(MATERIAL PROVIDED):
╔══
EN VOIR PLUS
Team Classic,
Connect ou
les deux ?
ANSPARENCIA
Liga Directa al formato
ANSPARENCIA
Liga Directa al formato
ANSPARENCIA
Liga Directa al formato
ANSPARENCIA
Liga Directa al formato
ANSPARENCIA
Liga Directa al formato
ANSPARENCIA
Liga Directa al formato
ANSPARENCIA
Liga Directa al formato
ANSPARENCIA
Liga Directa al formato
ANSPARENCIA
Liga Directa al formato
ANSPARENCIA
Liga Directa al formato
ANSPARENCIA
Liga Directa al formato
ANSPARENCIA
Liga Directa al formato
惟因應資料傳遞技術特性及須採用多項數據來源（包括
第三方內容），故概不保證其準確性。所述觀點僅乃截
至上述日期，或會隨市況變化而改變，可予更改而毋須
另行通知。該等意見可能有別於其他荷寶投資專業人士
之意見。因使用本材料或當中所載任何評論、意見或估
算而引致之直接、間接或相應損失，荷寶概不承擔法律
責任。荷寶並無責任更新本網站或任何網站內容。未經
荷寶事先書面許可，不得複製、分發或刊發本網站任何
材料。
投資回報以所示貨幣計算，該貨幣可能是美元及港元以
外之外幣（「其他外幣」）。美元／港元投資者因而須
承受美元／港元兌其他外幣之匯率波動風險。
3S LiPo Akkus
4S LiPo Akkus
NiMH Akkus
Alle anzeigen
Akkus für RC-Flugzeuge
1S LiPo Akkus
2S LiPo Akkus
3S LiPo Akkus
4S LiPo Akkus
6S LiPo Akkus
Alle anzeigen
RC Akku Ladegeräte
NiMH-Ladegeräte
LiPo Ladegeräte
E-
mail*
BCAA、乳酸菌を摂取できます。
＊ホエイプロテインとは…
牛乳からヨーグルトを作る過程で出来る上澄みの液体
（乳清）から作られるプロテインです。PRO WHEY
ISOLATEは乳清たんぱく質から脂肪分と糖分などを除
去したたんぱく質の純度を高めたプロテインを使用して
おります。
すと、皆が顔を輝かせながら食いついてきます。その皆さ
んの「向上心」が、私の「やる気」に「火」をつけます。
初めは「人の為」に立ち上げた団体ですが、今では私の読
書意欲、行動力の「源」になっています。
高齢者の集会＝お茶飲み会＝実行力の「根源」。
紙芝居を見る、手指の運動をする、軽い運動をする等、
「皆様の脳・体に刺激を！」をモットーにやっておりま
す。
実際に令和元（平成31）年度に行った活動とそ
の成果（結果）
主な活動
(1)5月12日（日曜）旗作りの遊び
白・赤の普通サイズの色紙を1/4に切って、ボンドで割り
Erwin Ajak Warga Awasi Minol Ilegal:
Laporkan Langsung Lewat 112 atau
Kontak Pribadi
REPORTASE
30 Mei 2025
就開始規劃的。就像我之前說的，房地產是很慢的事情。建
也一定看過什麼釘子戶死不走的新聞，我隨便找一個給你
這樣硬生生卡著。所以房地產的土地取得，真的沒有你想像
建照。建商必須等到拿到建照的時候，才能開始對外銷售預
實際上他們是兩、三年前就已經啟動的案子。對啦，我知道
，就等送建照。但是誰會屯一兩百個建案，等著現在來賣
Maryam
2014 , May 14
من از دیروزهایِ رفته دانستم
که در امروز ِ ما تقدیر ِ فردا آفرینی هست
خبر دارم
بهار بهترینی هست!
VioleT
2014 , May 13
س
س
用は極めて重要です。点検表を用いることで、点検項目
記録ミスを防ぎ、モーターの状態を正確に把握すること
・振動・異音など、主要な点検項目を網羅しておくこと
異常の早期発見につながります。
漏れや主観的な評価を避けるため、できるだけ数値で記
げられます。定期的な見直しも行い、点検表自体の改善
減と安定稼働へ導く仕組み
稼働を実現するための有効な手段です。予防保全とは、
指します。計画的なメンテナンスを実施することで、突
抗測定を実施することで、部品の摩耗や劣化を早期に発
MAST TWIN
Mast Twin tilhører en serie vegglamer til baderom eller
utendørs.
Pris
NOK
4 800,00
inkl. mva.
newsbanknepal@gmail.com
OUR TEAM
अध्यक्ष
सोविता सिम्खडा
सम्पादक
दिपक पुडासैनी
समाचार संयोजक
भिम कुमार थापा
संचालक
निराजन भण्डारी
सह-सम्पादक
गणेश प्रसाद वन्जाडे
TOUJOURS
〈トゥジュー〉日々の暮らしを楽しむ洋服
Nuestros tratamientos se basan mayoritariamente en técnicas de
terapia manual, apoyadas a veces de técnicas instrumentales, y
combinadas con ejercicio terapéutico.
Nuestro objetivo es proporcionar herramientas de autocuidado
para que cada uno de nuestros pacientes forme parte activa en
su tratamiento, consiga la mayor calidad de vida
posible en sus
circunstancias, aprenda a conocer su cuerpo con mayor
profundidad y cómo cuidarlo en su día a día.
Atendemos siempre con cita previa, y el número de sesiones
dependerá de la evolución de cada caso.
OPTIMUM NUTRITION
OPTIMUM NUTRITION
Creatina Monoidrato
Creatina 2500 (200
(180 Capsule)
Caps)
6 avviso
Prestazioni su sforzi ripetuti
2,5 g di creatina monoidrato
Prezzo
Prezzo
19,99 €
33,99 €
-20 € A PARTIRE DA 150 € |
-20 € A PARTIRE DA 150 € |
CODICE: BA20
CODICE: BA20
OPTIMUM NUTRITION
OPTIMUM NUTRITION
╚══
(WHAT THE TASK REQUIRES): Go through the entries above and copy each line with "LiPo" in it.

(ANSWER SPACE):
3S LiPo Akkus
4S LiPo Akkus
1S LiPo Akkus
2S LiPo Akkus
3S LiPo Akkus
4S LiPo Akkus
6S LiPo Akkus
LiPo Ladegeräte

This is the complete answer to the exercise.